Spiritual people are able to communicate with heaven's
angels when they are thinking about divine principles in all
their actions. To the extent that they do so, they are
united with those angels. This allows their internal selves
to be opened [even while still on earth].... This enables us
to begin understanding that spiritual people can behave much
the same as natural people do in their civil and moral life,
provided they are united to the Deity in their inner person,
that is, in their intending and thinking.
The Lord Does Not Cast Anyone Into
Hell: Spirits Cast Themselves In
HH 545
Some people hold a strong opinion that God turns his face away from
[certain] people, rejects them from his presence, casts them into hell,
and is angry against them because of their evil. Some even go so far as
to think that God punishes people and does them harm. They support this
idea from the literal meaning of the Word where things like this are
said, not realizing that the spiritual meaning of the Word (which opens
up the literal meaning) is entirely different. The real doctrine of the
church, drawn from the spiritual meaning of the Word, teaches otherwise.
It teaches that the Lord never turns his face away from anyone, never
rejects anyone, never casts anyone into hell, never is angry.
HH 547
... We do evil from hell and good from the Lord, but we believe that
whatever we do comes from ourselves, so the evil we do clings to us as
though it were our own. This is why we are at fault for our evil, never
the Lord.
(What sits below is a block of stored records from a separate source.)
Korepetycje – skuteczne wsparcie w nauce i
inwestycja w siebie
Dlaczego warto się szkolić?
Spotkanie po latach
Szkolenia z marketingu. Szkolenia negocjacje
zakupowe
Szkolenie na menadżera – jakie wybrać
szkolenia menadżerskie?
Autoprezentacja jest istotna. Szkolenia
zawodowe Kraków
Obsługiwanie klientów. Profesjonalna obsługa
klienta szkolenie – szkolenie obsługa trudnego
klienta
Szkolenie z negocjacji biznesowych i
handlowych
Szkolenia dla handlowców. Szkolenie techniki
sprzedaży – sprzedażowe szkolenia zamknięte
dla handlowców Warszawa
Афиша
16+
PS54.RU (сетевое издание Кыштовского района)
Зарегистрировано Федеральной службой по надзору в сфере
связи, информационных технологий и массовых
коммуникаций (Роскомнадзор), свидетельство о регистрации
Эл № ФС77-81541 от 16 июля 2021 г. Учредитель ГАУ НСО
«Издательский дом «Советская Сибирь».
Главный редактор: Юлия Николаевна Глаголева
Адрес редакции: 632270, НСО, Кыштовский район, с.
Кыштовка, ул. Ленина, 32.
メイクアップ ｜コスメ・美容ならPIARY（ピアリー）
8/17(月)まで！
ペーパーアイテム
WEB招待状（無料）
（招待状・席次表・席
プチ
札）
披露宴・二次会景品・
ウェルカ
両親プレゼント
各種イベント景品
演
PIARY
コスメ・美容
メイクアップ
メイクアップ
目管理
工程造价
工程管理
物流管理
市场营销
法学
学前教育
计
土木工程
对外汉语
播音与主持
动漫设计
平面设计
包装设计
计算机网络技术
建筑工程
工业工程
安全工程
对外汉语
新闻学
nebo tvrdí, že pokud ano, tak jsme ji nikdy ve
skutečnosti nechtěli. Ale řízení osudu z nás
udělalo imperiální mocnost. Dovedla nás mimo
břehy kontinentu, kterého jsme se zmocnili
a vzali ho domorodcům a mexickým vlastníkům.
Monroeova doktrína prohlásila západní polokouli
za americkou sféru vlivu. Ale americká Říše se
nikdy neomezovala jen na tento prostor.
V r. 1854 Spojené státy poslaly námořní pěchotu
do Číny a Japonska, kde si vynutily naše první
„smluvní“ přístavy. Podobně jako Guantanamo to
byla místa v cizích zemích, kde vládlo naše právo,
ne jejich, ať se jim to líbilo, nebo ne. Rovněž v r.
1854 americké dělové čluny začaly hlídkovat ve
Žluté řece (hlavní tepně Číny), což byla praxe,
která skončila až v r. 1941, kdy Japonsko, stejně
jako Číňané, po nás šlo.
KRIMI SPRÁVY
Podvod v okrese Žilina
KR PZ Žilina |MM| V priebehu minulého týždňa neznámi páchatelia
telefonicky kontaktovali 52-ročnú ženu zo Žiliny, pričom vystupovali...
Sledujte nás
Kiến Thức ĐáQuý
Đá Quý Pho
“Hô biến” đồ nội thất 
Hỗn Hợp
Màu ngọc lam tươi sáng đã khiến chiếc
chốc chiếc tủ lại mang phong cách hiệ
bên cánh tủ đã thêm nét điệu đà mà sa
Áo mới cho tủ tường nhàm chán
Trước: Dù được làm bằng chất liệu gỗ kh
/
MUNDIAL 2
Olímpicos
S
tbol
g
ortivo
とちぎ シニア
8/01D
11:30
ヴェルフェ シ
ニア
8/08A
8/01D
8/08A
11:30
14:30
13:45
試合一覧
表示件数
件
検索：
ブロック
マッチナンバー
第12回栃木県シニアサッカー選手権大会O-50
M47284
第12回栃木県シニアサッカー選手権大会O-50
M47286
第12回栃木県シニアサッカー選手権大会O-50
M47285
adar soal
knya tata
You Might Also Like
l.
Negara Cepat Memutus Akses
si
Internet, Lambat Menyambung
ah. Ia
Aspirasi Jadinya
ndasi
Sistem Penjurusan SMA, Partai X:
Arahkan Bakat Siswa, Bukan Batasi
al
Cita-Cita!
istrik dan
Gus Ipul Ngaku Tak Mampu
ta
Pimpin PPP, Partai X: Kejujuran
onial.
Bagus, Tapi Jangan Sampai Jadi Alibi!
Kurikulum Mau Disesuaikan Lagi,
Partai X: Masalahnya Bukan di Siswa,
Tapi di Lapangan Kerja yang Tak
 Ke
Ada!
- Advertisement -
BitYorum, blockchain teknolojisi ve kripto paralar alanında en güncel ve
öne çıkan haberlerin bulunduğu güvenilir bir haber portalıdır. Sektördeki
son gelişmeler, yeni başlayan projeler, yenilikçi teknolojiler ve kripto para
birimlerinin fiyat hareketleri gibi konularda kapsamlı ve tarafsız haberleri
The evil within us is hell within us (it makes no difference
whether you say "evil" or "hell"). Since we are at fault for our evil,
it is we—not the Lord—who leads us into hell. Far from leading us into
hell, the Lord frees us from hell to the extent that we do not intend
evil nor love being absorbed by our evil. (See Heaven and Hell 480
above.) People who intend and love evil in the world intend and love
evil in the other life: they no longer allow themselves to be led away
from it. This is why people who are absorbed in evil are connected to
hell and actually are there in spirit; after death they crave above all
to be where their evil is. Therefore, it is we—not the Lord—who cast
ourselves into hell after death.
EXTENDED READINGS FOR CHAPTER NINE:
HEAVEN AND HELL 1-77, 421-422, 426, 453, 4624, 480, 512, 515, 528, 545-550.
DISCUSSION QUESTIONS FOR CHAPTER NINE:
How do you see the relationship between
Heaven and Hell 8, where angels
know what is true only from the Lord, and the reading in Chapter 7 (near
the end of the "Preface" to
Revelation Unveiled (Apocalypse
Revealed in older translations), where Swedenborg makes
a point of having received certain doctrines from the Lord and not from
any angel?
From these readings, and the other quotations in the lesson, what do you
think Swedenborg teaches about "the eternity of the hells?" How does
that teaching compare with what you believe (or want to believe)?
Discuss the relationship between instruction in the World of Spirits and
the concept of universal salvation in Chapter 8.
Comment on the converted Muslims in
Heaven and Hell 515.
What questions
or issues does the lesson raise for you?